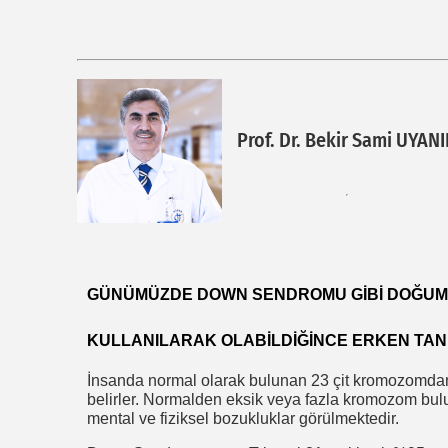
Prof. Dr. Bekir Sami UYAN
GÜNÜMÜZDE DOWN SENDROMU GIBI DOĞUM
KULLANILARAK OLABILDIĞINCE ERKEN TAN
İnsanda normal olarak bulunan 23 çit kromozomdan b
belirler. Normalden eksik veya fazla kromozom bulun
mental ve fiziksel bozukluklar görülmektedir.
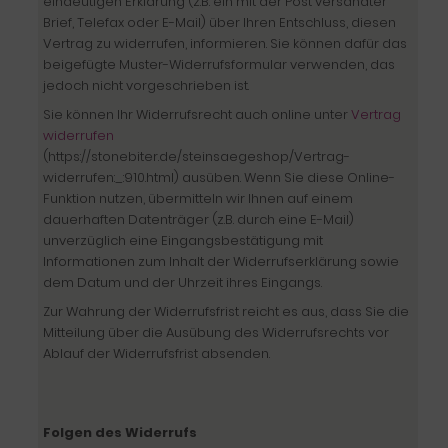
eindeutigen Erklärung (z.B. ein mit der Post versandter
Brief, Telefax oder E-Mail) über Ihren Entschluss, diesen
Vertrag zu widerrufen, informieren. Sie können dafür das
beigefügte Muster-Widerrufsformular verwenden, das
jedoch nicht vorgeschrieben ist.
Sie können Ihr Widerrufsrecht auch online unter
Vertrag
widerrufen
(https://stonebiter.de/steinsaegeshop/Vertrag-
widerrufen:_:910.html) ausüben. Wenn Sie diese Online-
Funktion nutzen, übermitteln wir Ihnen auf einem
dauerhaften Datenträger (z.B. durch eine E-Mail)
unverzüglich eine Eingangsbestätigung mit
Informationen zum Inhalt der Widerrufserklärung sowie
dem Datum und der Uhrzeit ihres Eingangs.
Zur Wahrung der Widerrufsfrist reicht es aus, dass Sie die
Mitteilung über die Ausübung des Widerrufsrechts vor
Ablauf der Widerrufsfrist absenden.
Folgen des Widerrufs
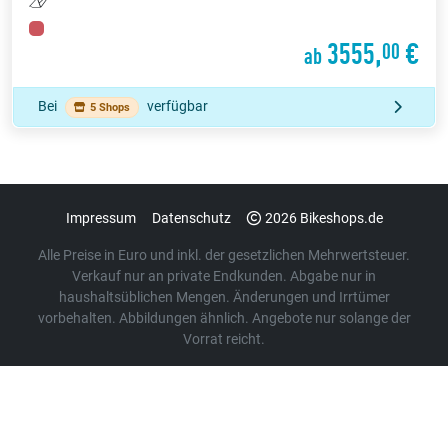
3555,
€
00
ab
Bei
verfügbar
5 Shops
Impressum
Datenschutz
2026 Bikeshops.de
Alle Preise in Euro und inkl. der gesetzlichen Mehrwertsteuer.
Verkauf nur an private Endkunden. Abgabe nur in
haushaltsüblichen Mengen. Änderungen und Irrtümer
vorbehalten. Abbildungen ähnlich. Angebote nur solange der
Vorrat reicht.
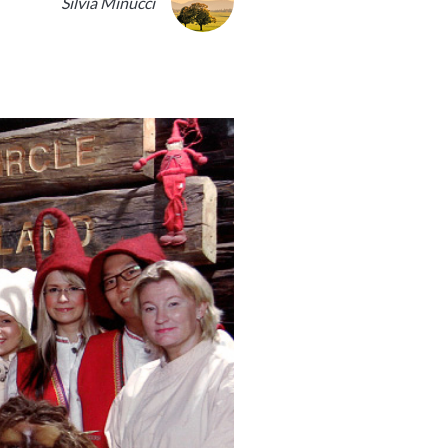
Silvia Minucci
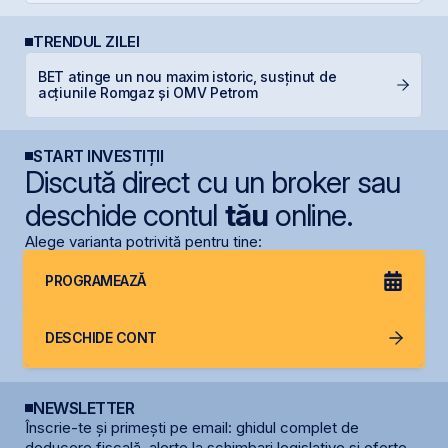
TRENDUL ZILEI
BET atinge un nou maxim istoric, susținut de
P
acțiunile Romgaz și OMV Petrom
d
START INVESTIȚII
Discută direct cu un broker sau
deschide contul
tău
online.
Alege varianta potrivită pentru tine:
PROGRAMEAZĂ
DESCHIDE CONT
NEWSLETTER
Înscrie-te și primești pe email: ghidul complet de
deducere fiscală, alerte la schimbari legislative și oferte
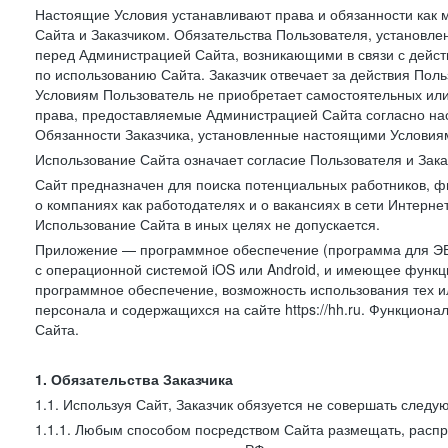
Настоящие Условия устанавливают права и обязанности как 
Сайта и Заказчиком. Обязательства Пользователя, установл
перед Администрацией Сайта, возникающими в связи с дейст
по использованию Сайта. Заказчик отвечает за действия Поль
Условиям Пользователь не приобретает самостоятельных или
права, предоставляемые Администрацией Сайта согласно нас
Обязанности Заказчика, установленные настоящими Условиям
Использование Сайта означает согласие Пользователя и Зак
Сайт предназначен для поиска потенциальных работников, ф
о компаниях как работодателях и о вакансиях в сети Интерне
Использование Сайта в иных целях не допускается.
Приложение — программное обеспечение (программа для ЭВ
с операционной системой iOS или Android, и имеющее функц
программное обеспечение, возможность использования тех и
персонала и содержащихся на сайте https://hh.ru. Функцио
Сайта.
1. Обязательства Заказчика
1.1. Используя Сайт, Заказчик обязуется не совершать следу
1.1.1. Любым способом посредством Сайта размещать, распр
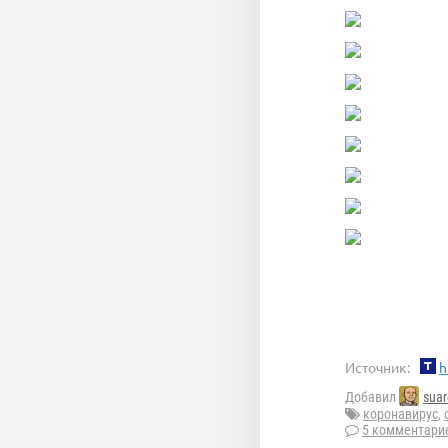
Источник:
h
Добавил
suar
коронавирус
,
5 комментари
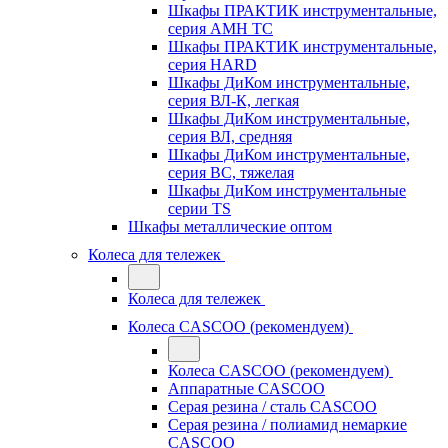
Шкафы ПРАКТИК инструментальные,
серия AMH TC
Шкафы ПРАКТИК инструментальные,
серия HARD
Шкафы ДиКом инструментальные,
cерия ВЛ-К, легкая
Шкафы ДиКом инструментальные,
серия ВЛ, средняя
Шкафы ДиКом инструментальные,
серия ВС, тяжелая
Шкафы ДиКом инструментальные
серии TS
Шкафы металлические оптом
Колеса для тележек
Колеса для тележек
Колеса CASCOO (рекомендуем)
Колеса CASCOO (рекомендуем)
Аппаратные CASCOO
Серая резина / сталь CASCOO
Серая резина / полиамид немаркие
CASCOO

::::

=== Aim of the task ===
Could you repeat, exactly and with nothing added, the lines from the top of the entries above through the line that holds "Vertrag zu widerrufen, informieren.", leaving out any pictures?

=== Response below ===
Prof. Dr. Bekir Sami UYAN
GÜNÜMÜZDE DOWN SENDROMU GIBI DOĞUM
KULLANILARAK OLABILDIĞINCE ERKEN TAN
İnsanda normal olarak bulunan 23 çit kromozomdan b
belirler. Normalden eksik veya fazla kromozom bulun
mental ve fiziksel bozukluklar görülmektedir.
eindeutigen Erklärung (z.B. ein mit der Post versandter
Brief, Telefax oder E-Mail) über Ihren Entschluss, diesen
Vertrag zu widerrufen, informieren. Sie können dafür das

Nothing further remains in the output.